Automation at factories means that there are simply fewer and fewer manufacturing jobs. And this is a good thing. Machinery does most of the work growing the food we eat, and producing the goods we use (durable and nondurable). What's left is information, hence the moniker "The Information Age."
But if this is the great era of data, then what's with the demise of so many information companies? Newspapers, Record Labels, Encyclopedias, all heading south.
The now-familiar struggles of the newspaper industry is in the news again with the brinksmanship in labor negotiations at the Boston Globe, as well-told by David Warsh in this week's economicprincipals.com essay. David is more optimistic than I about the business of newspapering, but I'd like to think I'm more optimistic about the future of journalism. He concludes,
Never mind Warren Buffett’s admonition over the weekend that there is no price at which he would consider a newspaper an attractive investment (he still has positions in two, the Buffalo News and the Washington Post). Repair work has never been his passion. With a little luck, the best regional papers – The Boston Globe, the Chicago Tribune, the Baltimore Sun, the Los Angeles Times – will wind up back in the hands of people who know how to run them. If so, the newspaper industry will return to a scaled-down semblance of its former self – a profitable and stable group of companies in the first-draft-of-history business. But then, I am a congenital optimist. I have sometimes been wrong.
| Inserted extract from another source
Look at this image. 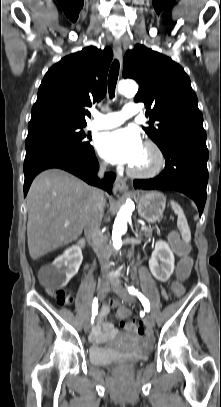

Yet I find the story of Encarta even more interesting. Encarta, as you may recall, was the revolutionary Microsoft product that put an encyclopedia on a CD-ROM in 1993 which was the creatively destructive force that assaulted Encyclopedia Brittanica, first published around 1768. Now it is Encarta that will be shuttering -- this year, even refunding existing users rather than continue into 2010 -- signaling the acceleration of technology cycles in the new century. In this NYT piece, Randall Stross describes how the destroyer became the destroyee:
It’s hard to look at the end of the Encarta experiment without the free and much larger Wikipedia springing immediately to mind. But Encarta arguably would have failed even without that competition. The Google-indexed Web forms a virtual encyclopedia that Encarta never had a chance of competing against.
Encarta was conceived pre-Web and had a long gestation. In 1985, Bill Gates envisioned a CD-ROM encyclopedia as a “high-price, high-demand” product with the potential of becoming as profitable to Microsoft as Word or Excel.